La nuova Ferrari SF15-T
è stata ribattezzata “Eva” da Sebastian. Abituato ormai ad affibbiare sensuali
nomi femminili alle sue monoposto, in una sorta di simbiosi erotica con la
macchina. A Maranello hanno compiuto uno dei più considerevoli progressi tecnici
della loro storia in un solo inverno: la nuova power unit ha subito un
incremento notevole delle prestazioni nell’ordine di potenza ed efficienza dei
consumi, arrivando addirittura ad essere in Malesia il costruttore con la più
alta velocità di punta. Vettel ha così mantenuto intatte le proprie caratteristiche
di guida, senza aver più riscontrato litigi con il carburante. Il tedesco ha
quindi potuto tenere giù il piede, e al netto dei risultati sembrerebbe proprio
lui (come già detto in precedenza) il migliore e più costante pilota della
stagione in corso, in relazione al mezzo meccanico.
La partenza in Ungheria è il fiore all’occhiello di una stagione quasi
perfetta.
L’ultima
vittoria di Budapest è stata perentoria, sotto tutti i punti di vista. Dalla
qualifica, nella quale ottiene il massimo (ovvero il terzo tempo dietro le
Mercedes), alla partenza fionda, passando per il ritmo infernale con le soft
con cui semina Rosberg, fino ad arrivare alla freddezza con cui gestisce il
ritorno del figlio di Keke nel finale, dopo la safety car.
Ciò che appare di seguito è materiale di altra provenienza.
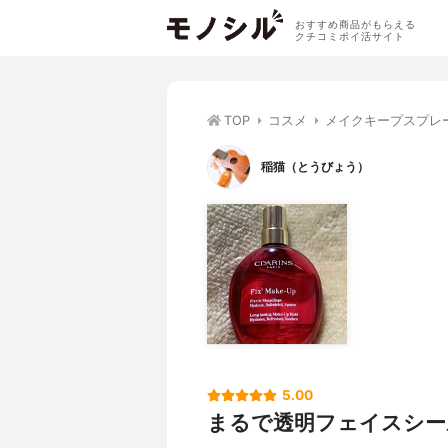
おすすめ商品がもらえる
クチコミポイ活サイト
TOP
コスメ
メイクキープスプレ
稲猫（とうびょう）
5.00
まるで透明フェイスシー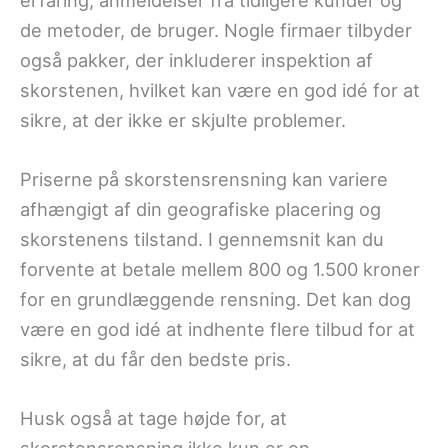
de metoder, de bruger. Nogle firmaer tilbyder
også pakker, der inkluderer inspektion af
skorstenen, hvilket kan være en god idé for at
sikre, at der ikke er skjulte problemer.
Priserne på skorstensrensning kan variere
afhængigt af din geografiske placering og
skorstenens tilstand. I gennemsnit kan du
forvente at betale mellem 800 og 1.500 kroner
for en grundlæggende rensning. Det kan dog
være en god idé at indhente flere tilbud for at
sikre, at du får den bedste pris.
Husk også at tage højde for, at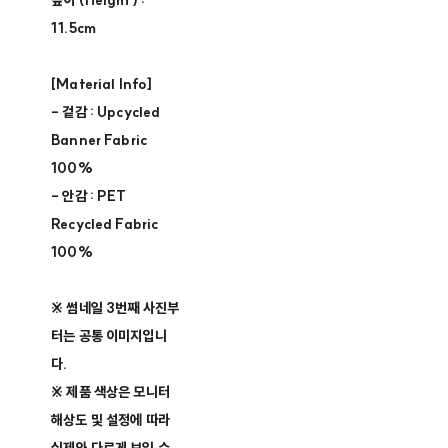
높이 (Height) :
11.5cm
[Material Info]
- 겉감 : Upcycled
Banner Fabric
100%
- 안감 : PET
Recycled Fabric
100%
※ 썸네일 3번째 사진부
터는 공통 이미지입니
다.
※ 제품 색상은 모니터
해상도 및 설정에 따라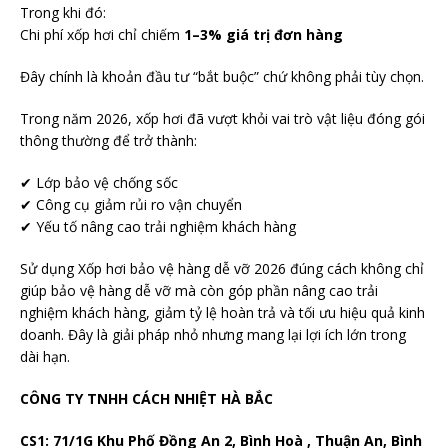
Trong khi đó:
Chi phí xốp hơi chỉ chiếm
1–3% giá trị đơn hàng
Đây chính là khoản đầu tư “bắt buộc” chứ không phải tùy chọn.
Trong năm 2026, xốp hơi đã vượt khỏi vai trò vật liệu đóng gói
thông thường để trở thành:
✔ Lớp bảo vệ chống sốc
✔ Công cụ giảm rủi ro vận chuyển
✔ Yếu tố nâng cao trải nghiệm khách hàng
Sử dụng Xốp hơi bảo vệ hàng dễ vỡ 2026 đúng cách không chỉ
giúp bảo vệ hàng dễ vỡ mà còn góp phần nâng cao trải
nghiệm khách hàng, giảm tỷ lệ hoàn trả và tối ưu hiệu quả kinh
doanh. Đây là giải pháp nhỏ nhưng mang lại lợi ích lớn trong
dài hạn.
CÔNG TY TNHH CÁCH NHIỆT HÀ BẮC
CS1: 71/1G Khu Phố Đồng An 2, Bình Hoà , Thuận An, Bình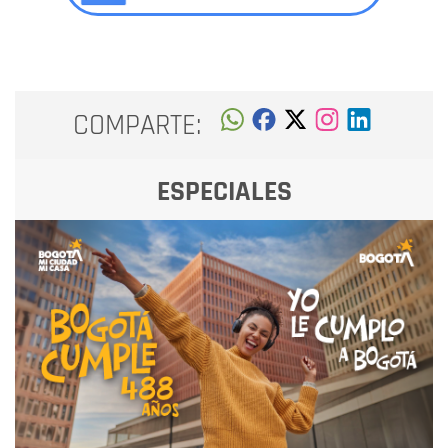
COMPARTE:
ESPECIALES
Anche se il prossimo
Gran Premio del Belgio vedrà con ogni probabilità il ritorno al vertice delle
Mercedes, e Ferrari, Williams e Red Bull sfidarsi per ottenere quello che resta.
Forse, vista la storica predilezione di Raikkonen nei confronti di Spa, Vettel
per una volta dovrà realmente guardarsi dalle ambizioni del compagno di
squadra. Ma potrebbe essere soltanto un caso isolato.